Chase Meidroth walked 105 times in Triple A last year at age 22, just two years out of the draft, with a super-short swing geared towards contact (he struck out just 12.7 percent of the time last year) but that generates no power. He didn’t hit a ball over 108.1 mph last year and his Barrel rate was 2.2 percent. He’s played all three infield spots and could be a good utility infielder thanks to his on-base skills, lacking the power or impact to be a regular unless he becomes a plus defender at short.

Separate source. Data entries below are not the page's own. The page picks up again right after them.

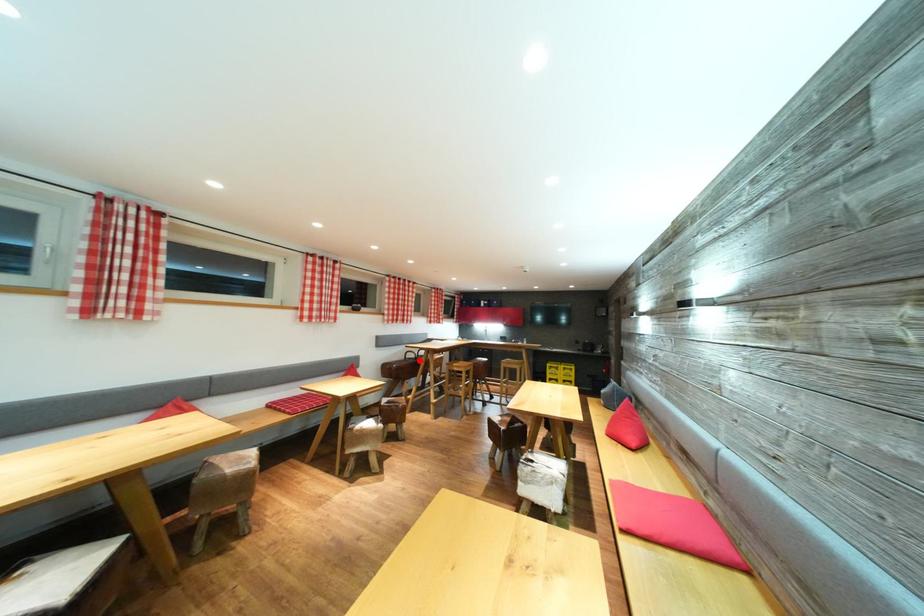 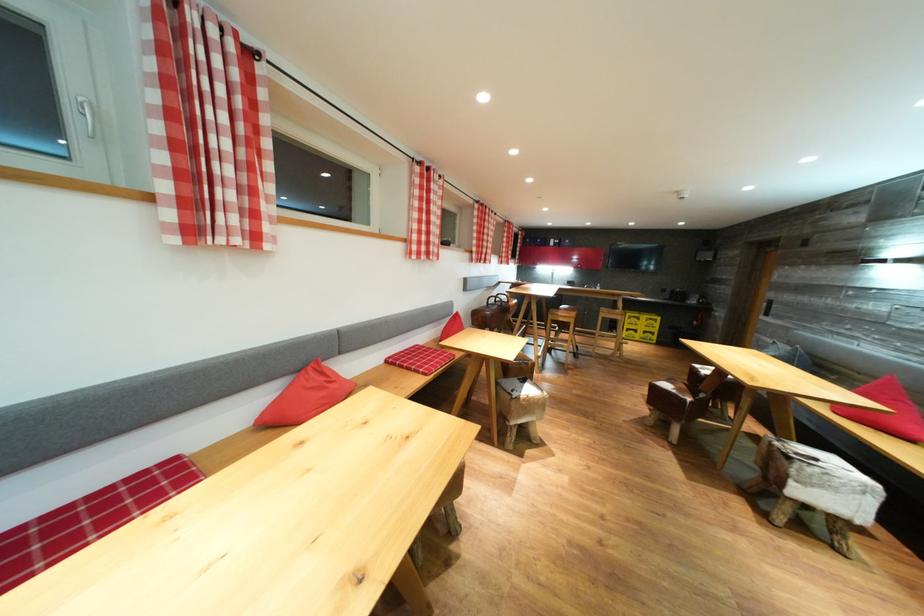 Question: I am providing you with two images of the same scene from different viewpoints. Given a red point in image1, look at the same physical point in image2. Is it:

Choices:
 (A) Closer to the viewpoint
 (B) Farther from the viewpoint

Answer: (A) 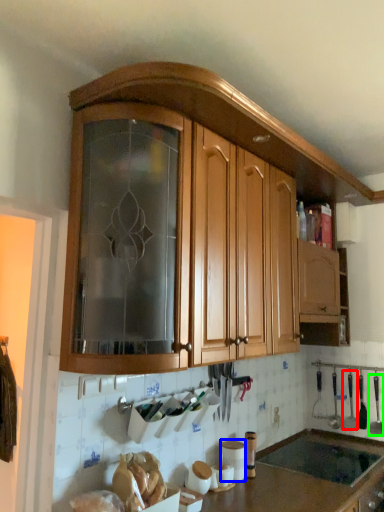 Question: Which is nearer to the silverware (highlighted by a red box)? appliance (highlighted by a blue box) or silverware (highlighted by a green box).

Choices:
 (A) appliance
 (B) silverware

Answer: (B) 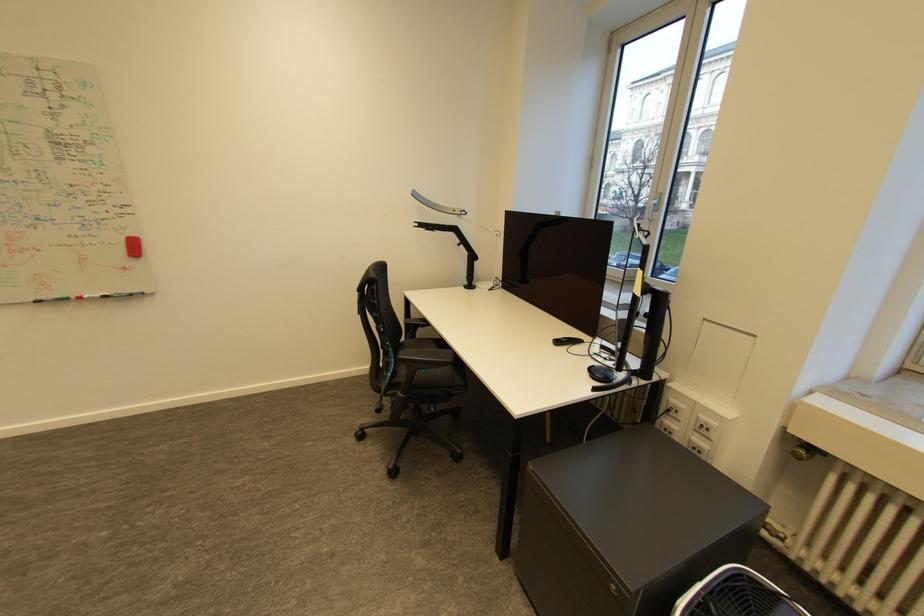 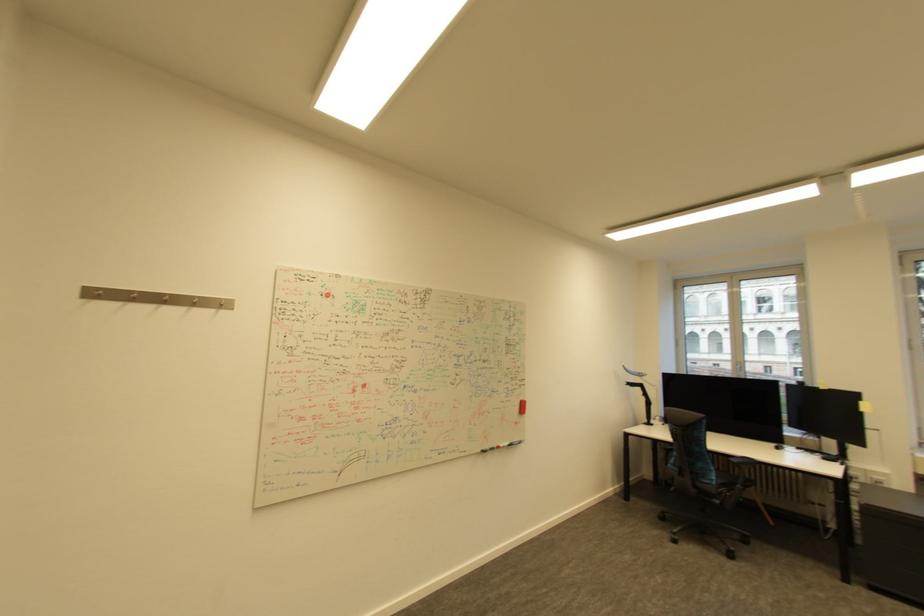 Question: In a continuous first-person perspective shot, in which direction is the camera moving?

Choices:
 (A) Left
 (B) Right
 (C) Forward
 (D) Backward

Answer: (A) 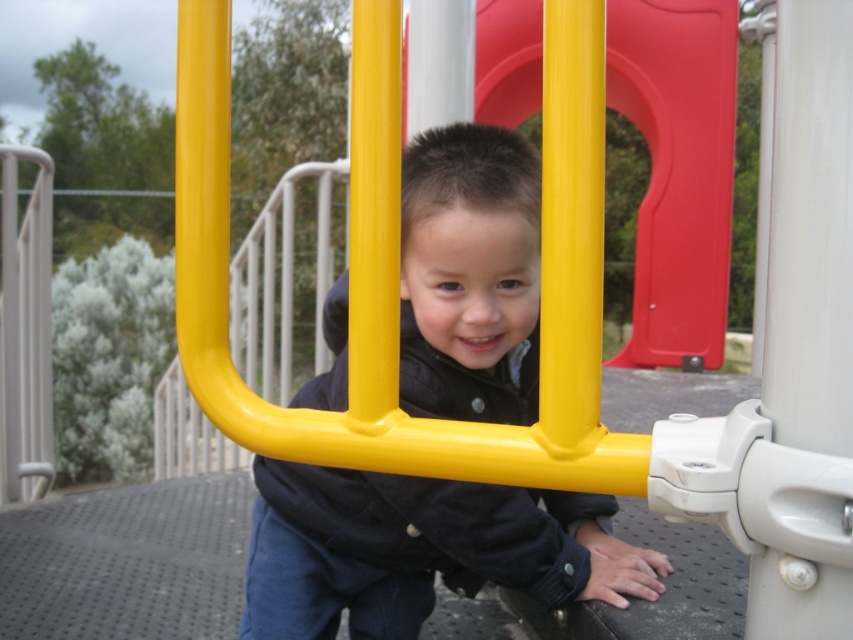 You are a parent trying to ensure your child stays safe while playing. The child is near the smooth plastic slide at center and the yellow matte pole at center. Which object is above the other?

The smooth plastic slide at center is positioned over the yellow matte pole at center, meaning the slide is above the pole.

You are a photographer trying to capture the child in the playground. You notice two points marked in the image. The first point is at coordinate point (520, 358) and the second is at point (728, 220). Which point is closer to you, the photographer, when you are positioned at the camera location?

Point (520, 358) is closer to the viewer than point (728, 220), so the first point is closer to you, the photographer, when positioned at the camera location. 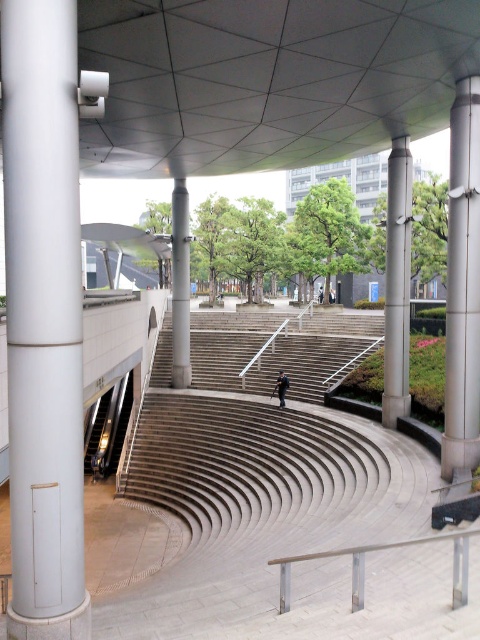 Is point (226, 333) positioned after point (402, 228)?

Yes, point (226, 333) is farther from viewer.

At what (x,y) coordinates should I click in order to perform the action: click on smooth concrete stairs at center. Please return your answer as a coordinate pair (x, y). The height and width of the screenshot is (640, 480). Looking at the image, I should click on (275, 349).

At what (x,y) coordinates should I click in order to perform the action: click on smooth concrete stairs at center. Please return your answer as a coordinate pair (x, y). The width and height of the screenshot is (480, 640). Looking at the image, I should click on (275, 349).

Consider the image. Is white glossy column at left further to camera compared to satin silver pole at center right?

No, white glossy column at left is closer to the viewer.

Can you confirm if white glossy column at left is bigger than satin silver pole at center right?

Correct, white glossy column at left is larger in size than satin silver pole at center right.

Find the location of `white glossy column at left`. white glossy column at left is located at coordinates (44, 320).

Between point (272, 564) and point (283, 397), which one is positioned in front?

Positioned in front is point (272, 564).

This screenshot has height=640, width=480. Find the location of `silver metallic rail at lower center`. silver metallic rail at lower center is located at coordinates (379, 550). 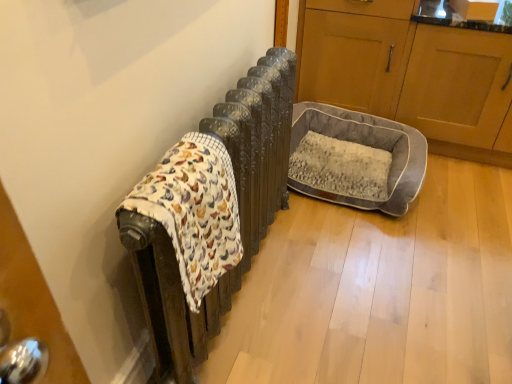 What are the coordinates of `free space above fluffy cotton blanket at left (from a real-world perspective)` in the screenshot? It's located at (178, 165). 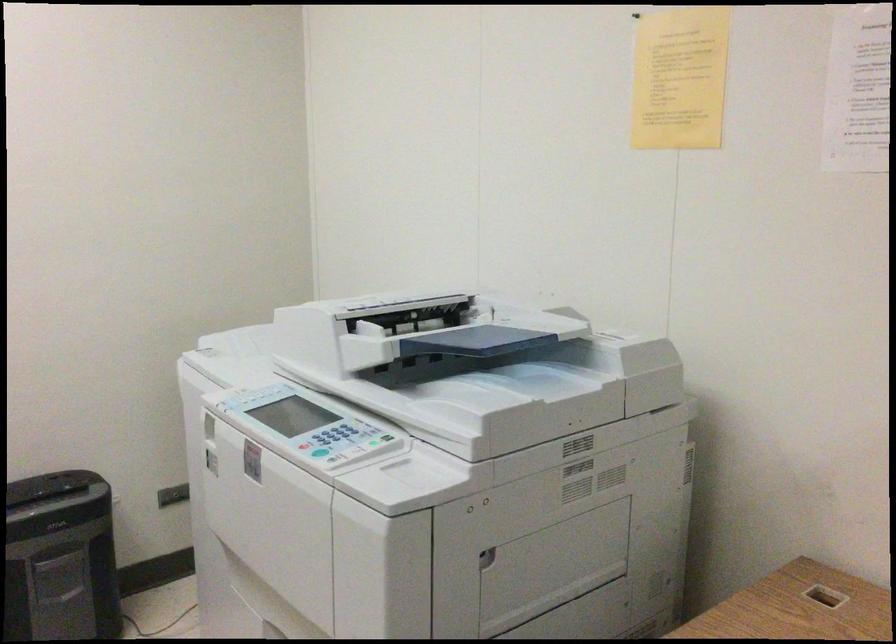 Where would you slid the blue paper guide? Please return your answer as a coordinate pair (x, y).

(492, 339) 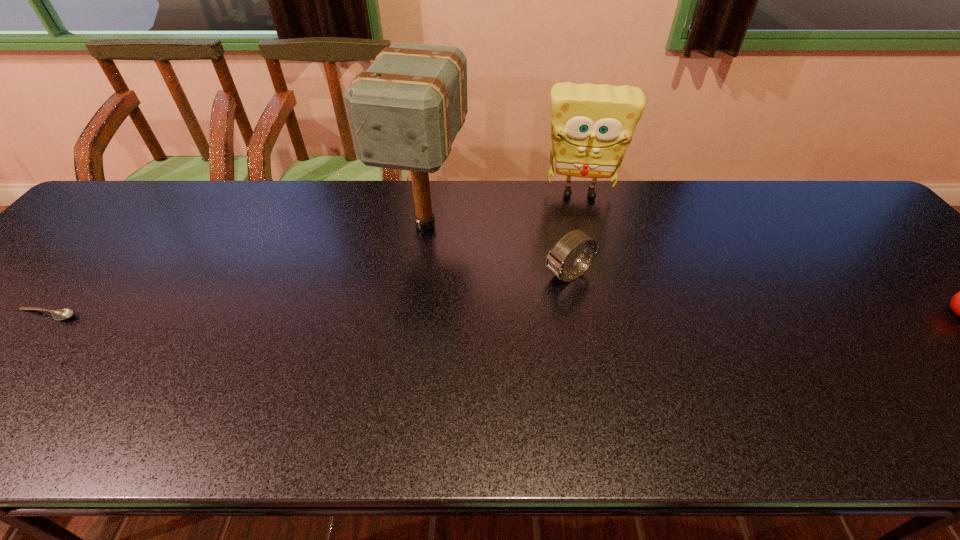 Locate an element on the screen. Image resolution: width=960 pixels, height=540 pixels. free space located on the face of the watch is located at coordinates (402, 360).

Identify the location of vacant region located on the face of the watch. (481, 319).

Find the location of a particular element. blank area located on the face of the watch is located at coordinates (431, 345).

The image size is (960, 540). I want to click on vacant region located on the face of the sponge, so click(579, 247).

At what (x,y) coordinates should I click in order to perform the action: click on free space located on the face of the sponge. Please return your answer as a coordinate pair (x, y). Looking at the image, I should click on (579, 240).

The image size is (960, 540). Find the location of `free space located 0.150m on the face of the sponge`. free space located 0.150m on the face of the sponge is located at coordinates (579, 240).

Find the location of a particular element. This screenshot has height=540, width=960. mallet that is positioned at the far edge is located at coordinates (405, 110).

Locate an element on the screen. sponge that is at the far edge is located at coordinates (592, 125).

The image size is (960, 540). Find the location of `object present at the left edge`. object present at the left edge is located at coordinates (62, 314).

Find the location of a particular element. This screenshot has width=960, height=540. vacant area at the far edge of the desktop is located at coordinates (372, 201). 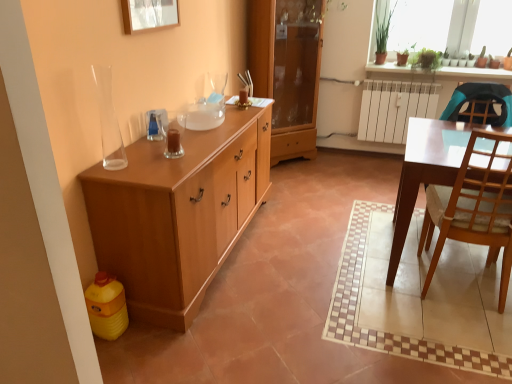 Identify the location of vacant area that is in front of transparent glass sink at center. This screenshot has width=512, height=384. (197, 135). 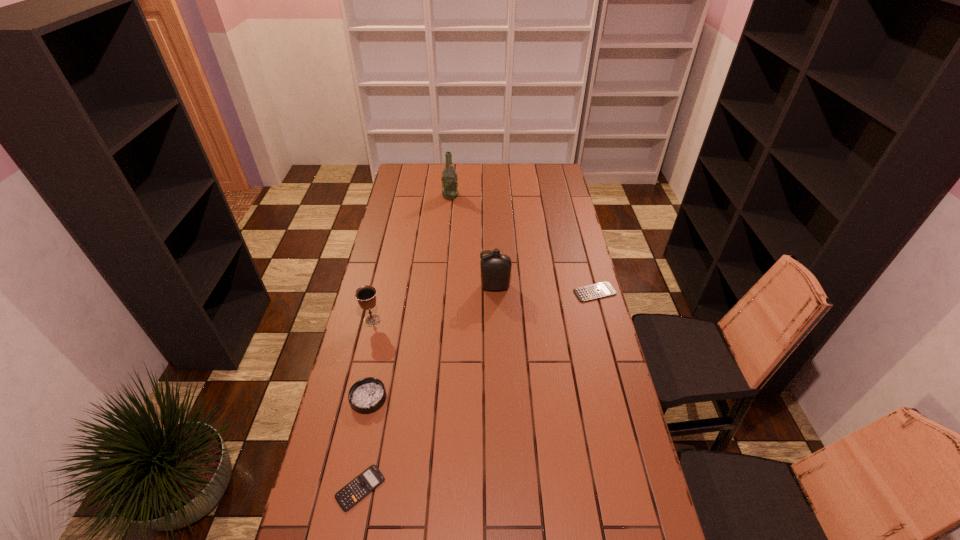 Locate an element on the screen. The height and width of the screenshot is (540, 960). free space between the third shortest object and the second tallest object is located at coordinates (432, 342).

Find the location of a particular element. Image resolution: width=960 pixels, height=540 pixels. blank region between the rightmost object and the ashtray is located at coordinates pyautogui.click(x=482, y=345).

This screenshot has width=960, height=540. Find the location of `blank region between the chalice and the bottle`. blank region between the chalice and the bottle is located at coordinates (434, 303).

Locate an element on the screen. The width and height of the screenshot is (960, 540). unoccupied area between the right calculator and the farthest object is located at coordinates 522,244.

Image resolution: width=960 pixels, height=540 pixels. In order to click on vacant space that's between the second object from right to left and the fifth tallest object in this screenshot , I will do `click(545, 289)`.

Find the location of a particular element. This screenshot has width=960, height=540. free area in between the shorter calculator and the second object from right to left is located at coordinates (428, 387).

The height and width of the screenshot is (540, 960). I want to click on free space between the fourth farthest object and the fourth tallest object, so click(371, 359).

Identify the location of unoccupied area between the ashtray and the beer bottle. The height and width of the screenshot is (540, 960). (410, 297).

Locate an element on the screen. The image size is (960, 540). empty location between the rightmost object and the fourth tallest object is located at coordinates (482, 345).

You are a GUI agent. You are given a task and a screenshot of the screen. Output one action in this format:
    pyautogui.click(x=<x>, y=<y>)
    Task: Click on the object that can be found as the second closest to the second object from right to left
    This screenshot has height=540, width=960.
    Given the screenshot: What is the action you would take?
    pyautogui.click(x=366, y=295) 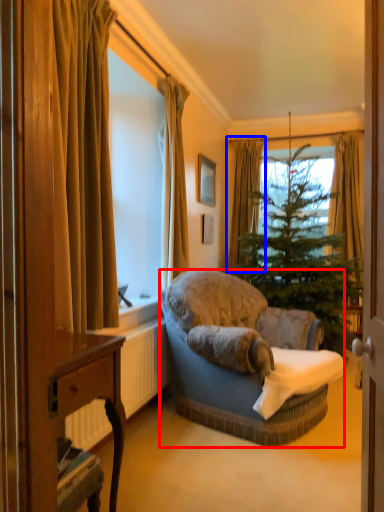 Question: Which object is closer to the camera taking this photo, studio couch (highlighted by a red box) or curtain (highlighted by a blue box)?

Choices:
 (A) studio couch
 (B) curtain

Answer: (A) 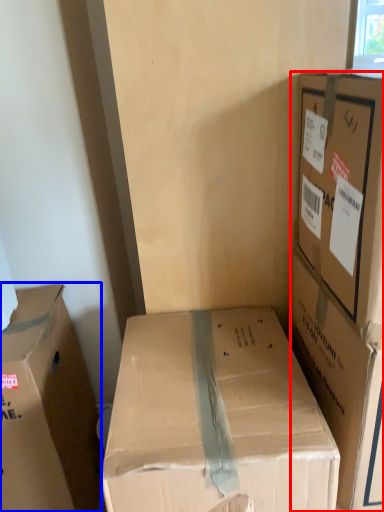 Question: Which of the following is the farthest to the observer, box (highlighted by a red box) or box (highlighted by a blue box)?

Choices:
 (A) box
 (B) box

Answer: (B) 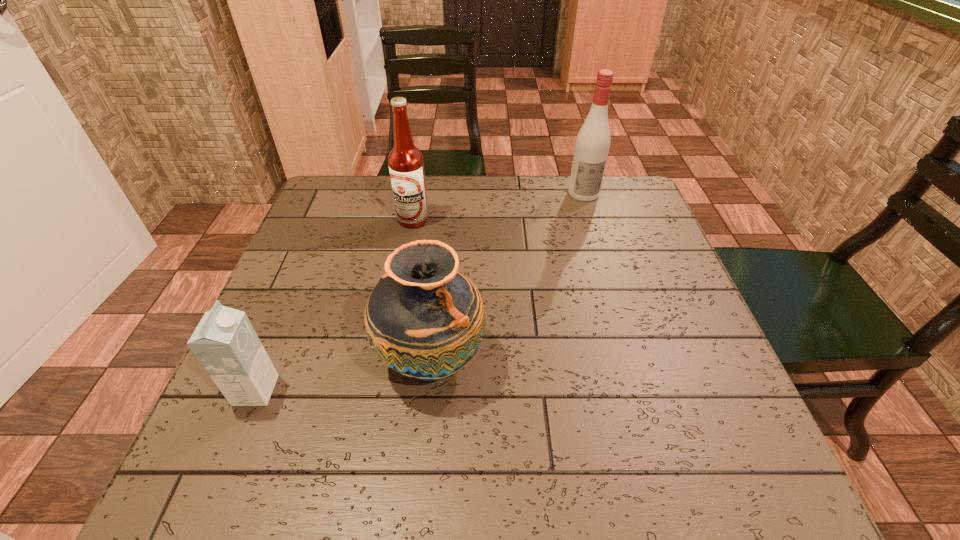 Where is `vacant space located 0.370m on the front label of the leftmost object`? The width and height of the screenshot is (960, 540). vacant space located 0.370m on the front label of the leftmost object is located at coordinates (480, 390).

Image resolution: width=960 pixels, height=540 pixels. Identify the location of object that is at the left edge. (225, 343).

Where is `object situated at the right edge`? Image resolution: width=960 pixels, height=540 pixels. object situated at the right edge is located at coordinates (593, 140).

Where is `object at the far right corner`? This screenshot has width=960, height=540. object at the far right corner is located at coordinates (593, 140).

In the image, there is a desktop. Identify the location of blank space at the far edge. (495, 215).

The height and width of the screenshot is (540, 960). What are the coordinates of `vacant region at the near edge of the desktop` in the screenshot? It's located at (422, 441).

In the image, there is a desktop. At what (x,y) coordinates should I click in order to perform the action: click on vacant space at the left edge. Please return your answer as a coordinate pair (x, y). Image resolution: width=960 pixels, height=540 pixels. Looking at the image, I should click on (327, 345).

At what (x,y) coordinates should I click in order to perform the action: click on free space at the right edge of the desktop. Please return your answer as a coordinate pair (x, y). This screenshot has height=540, width=960. Looking at the image, I should click on (629, 231).

Locate an element on the screen. This screenshot has height=540, width=960. vacant space at the near left corner is located at coordinates (235, 470).

Where is `vacant space at the far right corner of the desktop`? The image size is (960, 540). vacant space at the far right corner of the desktop is located at coordinates (641, 200). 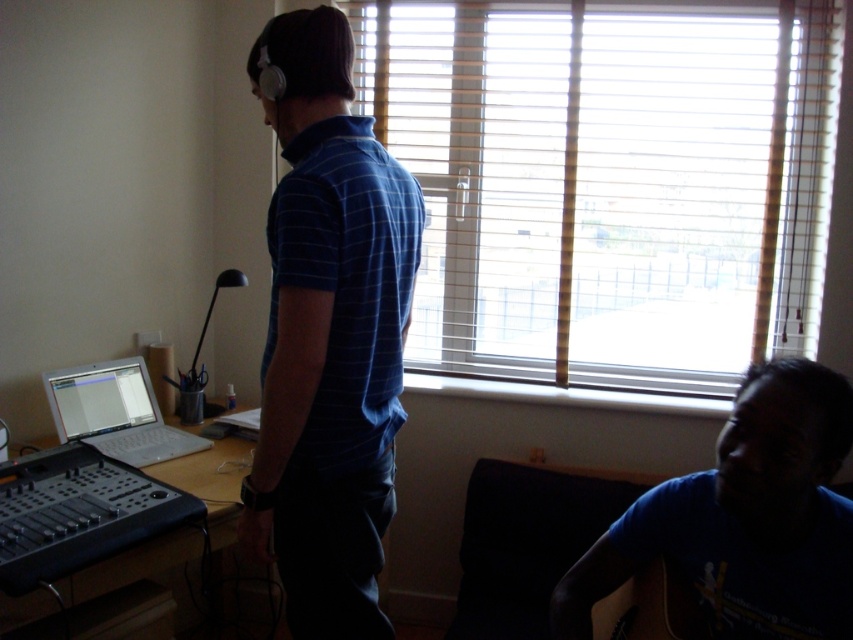 Can you confirm if wooden blinds at upper center is taller than silver metallic laptop at left?

Indeed, wooden blinds at upper center has a greater height compared to silver metallic laptop at left.

Who is positioned more to the right, wooden blinds at upper center or silver metallic laptop at left?

wooden blinds at upper center is more to the right.

Is point (833, 164) positioned behind point (67, 422)?

Yes, point (833, 164) is behind point (67, 422).

Locate an element on the screen. The height and width of the screenshot is (640, 853). wooden blinds at upper center is located at coordinates (612, 180).

Which is more to the right, blue plaid shirt at center or blue cotton shirt at lower right?

blue cotton shirt at lower right is more to the right.

Which is above, blue plaid shirt at center or blue cotton shirt at lower right?

blue plaid shirt at center

Is point (277, 506) closer to viewer compared to point (814, 500)?

No, (277, 506) is behind (814, 500).

Where is `blue plaid shirt at center`? The width and height of the screenshot is (853, 640). blue plaid shirt at center is located at coordinates (328, 333).

The height and width of the screenshot is (640, 853). Describe the element at coordinates (612, 180) in the screenshot. I see `wooden blinds at upper center` at that location.

Is wooden blinds at upper center positioned in front of blue plaid shirt at center?

That is False.

Describe the element at coordinates (612, 180) in the screenshot. I see `wooden blinds at upper center` at that location.

The height and width of the screenshot is (640, 853). I want to click on wooden blinds at upper center, so click(x=612, y=180).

This deal removes the best pitcher who was at least known to be available in trade from the market, and I think increases the pressure on contenders still looking for pitching help, notably Baltimore and the Mets. The Orioles probably could have topped this deal with Samuel Basallo and Coby Mayo, but may have been unwilling to trade their top two prospects given Crochet’s health history.
The number of options for those teams and any other contenders looking for pitching keeps dwindling, which is why I emphasized in my column on the Orioles’ smaller moves that the clock was ticking. This year’s hot stove is scorching, and those clubs — and probably the Cubs and Atlanta — need to do something sooner before all of the good ones are taken.